…with a bit of strategic thinking
They come back, every now and then. Subqueries are far from being perfect at MySQL and they can give you some serious headaches.
Skilled MySQL developers know it better. They avoid subqueries as much as they can. It is not that subqueries do not work, it is just that the optimizer sometimes is, well, “not that optimised”.
So you may stay away from subqueries with some good SQL review. But what happens when the subquery is automatically generated by a script or a tool? If you can change the statement, I’m afraid you need to find some serious workarounds that vary case by case.
Here is an example that I found few weeks ago when I visited one of our customers.
Our customer used Magento for its site. Magento used a couple of queries that I will report here as sales and sales_items, although they are not their real name:
CREATE TABLE `sales` (
`sales_id` int(11) NOT NULL,
`sales_entity` int(11) NOT NULL,
`sales_status` int(11) NOT NULL,
PRIMARY KEY (`sales_id`),
KEY `ix2` (`sales_entity`)
) ENGINE=InnoDB DEFAULT CHARSET=latin1;
CREATE TABLE `sales_items` (
`sales_item_id` int(11) NOT NULL,
`product_id` int(11) NOT NULL,
`quantity` int(11) NOT NULL,
PRIMARY KEY (`sales_item_id`),
KEY `ix2` (`product_id`)
) ENGINE=InnoDB DEFAULT CHARSET=latin1;
Both queries had tens of thousands of rows, but in our example I will use only few rows:
mysql> select * from sales;
+----------+--------------+--------------+
| sales_id | sales_entity | sales_status |
+----------+--------------+--------------+
| 1 | 1 | 1 |
| 2 | 1 | 2 |
| 3 | 2 | 1 |
| 4 | 2 | 2 |
| 5 | 3 | 1 |
| 6 | 3 | 2 |
| 7 | 4 | 1 |
| 8 | 4 | 2 |
| 9 | 5 | 1 |
| 10 | 5 | 2 |
+----------+--------------+--------------+
10 rows in set (0.00 sec)
mysql> select * from sales_items;
+---------------+------------+----------+
| sales_item_id | product_id | quantity |
+---------------+------------+----------+
| 1 | 1 | 1 |
| 2 | 1 | 1 |
| 3 | 2 | 1 |
| 4 | 2 | 1 |
| 5 | 3 | 1 |
| 6 | 3 | 1 |
+---------------+------------+----------+
6 rows in set (0.00 sec)
The application was running very slow. When we analysed the query log using SkySQL Enterprise Monitor, we found an UPDATE like this:
UPDATE sales SET sales_status = ?
WHERE sales_entity IN (
SELECT DISTINCT sales_item_id
FROM sales_items
WHERE product_id IN (?) )
The update was executed several times in a minute and it took several seconds to be executed. We already knew that the issue was in the subquery, but just to explain the situation to the customer we wanted to show an execution plan.

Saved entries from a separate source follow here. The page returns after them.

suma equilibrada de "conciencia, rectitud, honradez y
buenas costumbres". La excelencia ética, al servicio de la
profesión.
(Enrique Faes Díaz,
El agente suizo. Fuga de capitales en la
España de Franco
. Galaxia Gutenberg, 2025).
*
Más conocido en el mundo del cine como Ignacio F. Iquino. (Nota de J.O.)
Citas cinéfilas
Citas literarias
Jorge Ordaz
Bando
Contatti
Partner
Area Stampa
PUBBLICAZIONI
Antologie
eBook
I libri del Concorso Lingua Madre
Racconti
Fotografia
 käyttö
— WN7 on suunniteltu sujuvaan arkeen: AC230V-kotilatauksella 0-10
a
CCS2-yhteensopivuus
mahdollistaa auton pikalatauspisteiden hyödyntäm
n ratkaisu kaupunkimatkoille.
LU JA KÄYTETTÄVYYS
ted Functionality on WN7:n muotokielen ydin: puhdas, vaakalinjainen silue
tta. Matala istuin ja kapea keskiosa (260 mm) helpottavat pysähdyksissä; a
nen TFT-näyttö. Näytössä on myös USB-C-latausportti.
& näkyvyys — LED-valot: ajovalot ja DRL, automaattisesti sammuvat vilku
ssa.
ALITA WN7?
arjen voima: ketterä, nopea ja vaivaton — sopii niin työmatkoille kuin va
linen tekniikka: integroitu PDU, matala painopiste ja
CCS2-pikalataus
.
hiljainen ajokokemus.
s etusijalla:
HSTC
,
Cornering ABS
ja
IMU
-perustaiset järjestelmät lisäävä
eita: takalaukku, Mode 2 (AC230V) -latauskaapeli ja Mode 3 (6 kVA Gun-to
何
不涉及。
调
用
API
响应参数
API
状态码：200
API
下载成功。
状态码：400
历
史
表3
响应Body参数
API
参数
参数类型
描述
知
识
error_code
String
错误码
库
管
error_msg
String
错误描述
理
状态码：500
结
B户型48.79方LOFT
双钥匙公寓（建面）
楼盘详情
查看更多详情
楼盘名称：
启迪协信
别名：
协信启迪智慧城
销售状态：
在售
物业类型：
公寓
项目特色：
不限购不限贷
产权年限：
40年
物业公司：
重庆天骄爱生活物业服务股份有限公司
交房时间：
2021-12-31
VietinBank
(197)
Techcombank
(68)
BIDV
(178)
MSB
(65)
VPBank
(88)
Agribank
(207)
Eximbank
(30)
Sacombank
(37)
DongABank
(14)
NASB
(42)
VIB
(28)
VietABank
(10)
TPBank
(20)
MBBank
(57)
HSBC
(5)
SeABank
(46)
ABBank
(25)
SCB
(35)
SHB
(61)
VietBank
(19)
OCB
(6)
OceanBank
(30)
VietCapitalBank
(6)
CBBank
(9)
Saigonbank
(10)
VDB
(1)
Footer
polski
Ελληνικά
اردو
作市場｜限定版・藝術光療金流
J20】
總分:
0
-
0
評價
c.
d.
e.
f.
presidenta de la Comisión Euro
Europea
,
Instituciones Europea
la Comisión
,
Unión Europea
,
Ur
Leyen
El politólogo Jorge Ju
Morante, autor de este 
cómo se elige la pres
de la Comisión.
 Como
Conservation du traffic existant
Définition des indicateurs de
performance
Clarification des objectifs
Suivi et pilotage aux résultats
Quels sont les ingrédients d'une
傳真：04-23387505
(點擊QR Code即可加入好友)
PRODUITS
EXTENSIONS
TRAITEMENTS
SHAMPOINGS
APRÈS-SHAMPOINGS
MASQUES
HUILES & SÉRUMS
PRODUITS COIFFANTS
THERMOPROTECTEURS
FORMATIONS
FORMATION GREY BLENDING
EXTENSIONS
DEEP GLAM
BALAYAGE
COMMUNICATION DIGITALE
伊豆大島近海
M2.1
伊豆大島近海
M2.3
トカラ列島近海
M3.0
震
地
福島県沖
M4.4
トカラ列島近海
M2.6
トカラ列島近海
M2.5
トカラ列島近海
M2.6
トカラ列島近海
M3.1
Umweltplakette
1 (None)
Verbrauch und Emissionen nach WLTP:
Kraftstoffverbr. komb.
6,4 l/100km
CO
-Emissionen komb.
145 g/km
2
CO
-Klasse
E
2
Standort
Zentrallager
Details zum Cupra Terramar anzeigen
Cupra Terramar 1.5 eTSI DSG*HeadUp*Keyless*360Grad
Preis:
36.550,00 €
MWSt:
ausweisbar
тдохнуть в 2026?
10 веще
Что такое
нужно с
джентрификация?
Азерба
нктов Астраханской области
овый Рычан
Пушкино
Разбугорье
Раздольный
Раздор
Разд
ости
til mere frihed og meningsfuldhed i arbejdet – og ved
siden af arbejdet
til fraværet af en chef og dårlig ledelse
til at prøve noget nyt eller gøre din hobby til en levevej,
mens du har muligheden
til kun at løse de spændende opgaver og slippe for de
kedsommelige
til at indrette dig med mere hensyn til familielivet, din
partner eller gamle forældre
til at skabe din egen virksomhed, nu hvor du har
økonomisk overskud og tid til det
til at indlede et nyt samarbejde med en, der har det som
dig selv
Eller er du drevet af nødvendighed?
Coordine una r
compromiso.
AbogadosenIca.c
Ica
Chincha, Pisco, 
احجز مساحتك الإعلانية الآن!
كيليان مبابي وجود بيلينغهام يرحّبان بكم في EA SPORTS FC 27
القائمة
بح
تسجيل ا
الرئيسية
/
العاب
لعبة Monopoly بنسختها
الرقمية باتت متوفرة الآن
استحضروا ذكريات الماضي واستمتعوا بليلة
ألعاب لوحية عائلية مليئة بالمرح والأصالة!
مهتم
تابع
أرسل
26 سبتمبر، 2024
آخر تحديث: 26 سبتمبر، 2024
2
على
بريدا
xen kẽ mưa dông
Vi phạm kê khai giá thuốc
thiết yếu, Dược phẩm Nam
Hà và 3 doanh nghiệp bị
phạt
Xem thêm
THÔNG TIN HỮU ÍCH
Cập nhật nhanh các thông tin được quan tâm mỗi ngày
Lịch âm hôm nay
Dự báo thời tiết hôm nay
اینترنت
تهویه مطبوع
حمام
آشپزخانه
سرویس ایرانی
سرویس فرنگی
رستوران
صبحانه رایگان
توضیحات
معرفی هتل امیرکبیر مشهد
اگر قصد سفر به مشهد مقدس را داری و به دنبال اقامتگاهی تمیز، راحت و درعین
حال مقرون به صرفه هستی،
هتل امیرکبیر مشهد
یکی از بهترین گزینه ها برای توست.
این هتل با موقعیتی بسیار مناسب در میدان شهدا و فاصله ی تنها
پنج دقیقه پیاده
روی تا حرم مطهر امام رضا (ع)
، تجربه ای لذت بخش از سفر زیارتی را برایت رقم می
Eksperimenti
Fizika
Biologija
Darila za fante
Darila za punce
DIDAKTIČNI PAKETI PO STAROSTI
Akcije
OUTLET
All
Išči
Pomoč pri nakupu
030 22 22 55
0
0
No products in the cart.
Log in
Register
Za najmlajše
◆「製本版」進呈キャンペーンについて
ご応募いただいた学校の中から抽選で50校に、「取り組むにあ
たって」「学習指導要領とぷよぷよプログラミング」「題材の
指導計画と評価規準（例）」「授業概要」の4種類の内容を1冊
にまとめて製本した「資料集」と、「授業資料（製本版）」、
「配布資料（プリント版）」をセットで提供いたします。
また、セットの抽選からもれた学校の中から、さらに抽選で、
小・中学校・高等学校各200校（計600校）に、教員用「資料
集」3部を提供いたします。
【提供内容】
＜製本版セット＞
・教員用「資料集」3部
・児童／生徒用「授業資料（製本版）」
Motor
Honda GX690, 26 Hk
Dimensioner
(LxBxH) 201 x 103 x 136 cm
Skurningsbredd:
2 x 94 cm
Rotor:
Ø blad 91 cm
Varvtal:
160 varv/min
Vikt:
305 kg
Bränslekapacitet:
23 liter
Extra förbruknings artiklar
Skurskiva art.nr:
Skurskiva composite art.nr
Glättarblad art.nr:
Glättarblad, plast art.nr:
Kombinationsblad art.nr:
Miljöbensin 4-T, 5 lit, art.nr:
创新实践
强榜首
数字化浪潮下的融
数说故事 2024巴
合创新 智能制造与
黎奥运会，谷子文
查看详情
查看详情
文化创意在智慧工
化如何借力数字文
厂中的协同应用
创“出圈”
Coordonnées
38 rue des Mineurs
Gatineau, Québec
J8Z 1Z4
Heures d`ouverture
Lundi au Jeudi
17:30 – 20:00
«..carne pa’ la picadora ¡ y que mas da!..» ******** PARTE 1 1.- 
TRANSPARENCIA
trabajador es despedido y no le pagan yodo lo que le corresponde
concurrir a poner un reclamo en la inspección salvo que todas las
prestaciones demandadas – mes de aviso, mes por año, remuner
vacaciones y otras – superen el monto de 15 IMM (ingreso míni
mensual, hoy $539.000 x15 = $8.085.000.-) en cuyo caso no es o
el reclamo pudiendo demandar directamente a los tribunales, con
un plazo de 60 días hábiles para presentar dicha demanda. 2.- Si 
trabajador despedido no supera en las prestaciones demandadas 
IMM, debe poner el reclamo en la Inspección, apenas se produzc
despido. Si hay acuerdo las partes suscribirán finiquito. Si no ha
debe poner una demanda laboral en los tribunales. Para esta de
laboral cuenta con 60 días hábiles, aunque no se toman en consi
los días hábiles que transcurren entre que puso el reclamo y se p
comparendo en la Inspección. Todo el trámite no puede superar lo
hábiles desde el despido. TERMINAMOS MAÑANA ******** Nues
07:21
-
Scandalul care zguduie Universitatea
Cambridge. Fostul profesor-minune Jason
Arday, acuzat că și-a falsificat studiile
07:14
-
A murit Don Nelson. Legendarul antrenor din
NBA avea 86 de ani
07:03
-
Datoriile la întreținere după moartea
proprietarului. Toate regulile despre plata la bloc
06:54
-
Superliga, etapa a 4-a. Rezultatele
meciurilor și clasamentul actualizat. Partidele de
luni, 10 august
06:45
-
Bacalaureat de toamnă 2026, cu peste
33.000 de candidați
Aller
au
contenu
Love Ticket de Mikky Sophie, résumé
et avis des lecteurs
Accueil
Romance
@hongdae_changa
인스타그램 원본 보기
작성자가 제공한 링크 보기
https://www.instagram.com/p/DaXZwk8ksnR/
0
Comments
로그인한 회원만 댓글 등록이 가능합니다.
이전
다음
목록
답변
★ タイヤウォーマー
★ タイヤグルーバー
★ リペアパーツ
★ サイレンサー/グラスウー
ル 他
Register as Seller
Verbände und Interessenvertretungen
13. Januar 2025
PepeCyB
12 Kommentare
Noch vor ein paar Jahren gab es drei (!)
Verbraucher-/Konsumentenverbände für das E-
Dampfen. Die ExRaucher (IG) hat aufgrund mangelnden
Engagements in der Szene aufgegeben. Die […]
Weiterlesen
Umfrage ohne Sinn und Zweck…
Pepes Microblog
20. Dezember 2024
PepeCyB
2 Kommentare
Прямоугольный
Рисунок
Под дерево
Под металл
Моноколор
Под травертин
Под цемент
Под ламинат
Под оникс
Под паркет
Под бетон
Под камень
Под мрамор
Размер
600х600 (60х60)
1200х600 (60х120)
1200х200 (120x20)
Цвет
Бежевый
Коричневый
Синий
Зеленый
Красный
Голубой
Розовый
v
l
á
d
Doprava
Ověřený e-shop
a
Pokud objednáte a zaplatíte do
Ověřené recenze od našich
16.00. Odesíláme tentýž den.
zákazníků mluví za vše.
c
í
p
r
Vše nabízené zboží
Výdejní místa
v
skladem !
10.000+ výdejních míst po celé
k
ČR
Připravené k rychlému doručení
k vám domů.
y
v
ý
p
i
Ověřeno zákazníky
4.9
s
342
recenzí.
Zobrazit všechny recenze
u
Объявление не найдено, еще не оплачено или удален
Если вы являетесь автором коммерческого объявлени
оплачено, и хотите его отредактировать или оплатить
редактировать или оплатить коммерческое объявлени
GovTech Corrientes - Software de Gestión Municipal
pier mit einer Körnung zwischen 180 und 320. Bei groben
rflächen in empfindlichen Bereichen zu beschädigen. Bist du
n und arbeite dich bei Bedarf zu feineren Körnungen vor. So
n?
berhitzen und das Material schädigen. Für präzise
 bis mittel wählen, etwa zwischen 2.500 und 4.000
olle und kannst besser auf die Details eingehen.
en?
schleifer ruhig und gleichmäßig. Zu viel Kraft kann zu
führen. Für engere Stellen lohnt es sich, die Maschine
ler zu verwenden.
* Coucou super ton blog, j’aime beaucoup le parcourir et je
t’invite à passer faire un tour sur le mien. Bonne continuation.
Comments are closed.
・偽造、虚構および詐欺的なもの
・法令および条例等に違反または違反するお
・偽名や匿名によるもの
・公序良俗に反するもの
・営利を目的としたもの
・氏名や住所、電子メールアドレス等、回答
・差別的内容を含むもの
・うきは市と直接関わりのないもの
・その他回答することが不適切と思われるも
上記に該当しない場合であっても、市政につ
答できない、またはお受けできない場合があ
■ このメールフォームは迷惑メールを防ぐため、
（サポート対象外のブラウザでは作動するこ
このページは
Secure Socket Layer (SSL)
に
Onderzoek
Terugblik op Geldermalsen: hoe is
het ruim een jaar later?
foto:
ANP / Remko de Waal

As you may know, you cannot use EXPLAIN with and UPDATE statement, therefore we use a SELECT that acts like the UPDATE. This SELECT did the trick:
SELECT * FROM sales
WHERE sales_entity IN ( SELECT DISTINCT sales_item_id
FROM sales_items
WHERE product_id IN (3) );
+----------+--------------+--------------+
| sales_id | sales_entity | sales_status |
+----------+--------------+--------------+
| 9 | 5 | 1 |
| 10 | 5 | 2 |
+----------+--------------+--------------+
2 rows in set (0.00 sec)
The execution plan of the query is:
EXPLAIN SELECT * FROM sales
WHERE sales_entity IN (
SELECT DISTINCT sales_item_id FROM sales_items
WHERE product_id IN (3) );
+----+--------------------+-------------+-----------------+---------------+---------+---------+------+------+-------------+
| id | select_type | table | type | possible_keys | key | key_len | ref | rows | Extra |
+----+--------------------+-------------+-----------------+---------------+---------+---------+------+------+-------------+
| 1 | PRIMARY | sales | ALL | NULL | NULL | NULL | NULL | 10 | Using where |
| 2 | DEPENDENT SUBQUERY | sales_items | unique_subquery | PRIMARY,ix2 | PRIMARY | 4 | func | 1 | Using where |
+----+--------------------+-------------+-----------------+---------------+---------+---------+------+------+-------------+
2 rows in set (0.00 sec)
As you can see, the query uses the index in the subquery to retrieve the rows from sales_items, but then it does not use the index on sales_entity in sales. The result is that the UPDATE takes several seconds to be executed, because mysqld performs a full scan of the sales table.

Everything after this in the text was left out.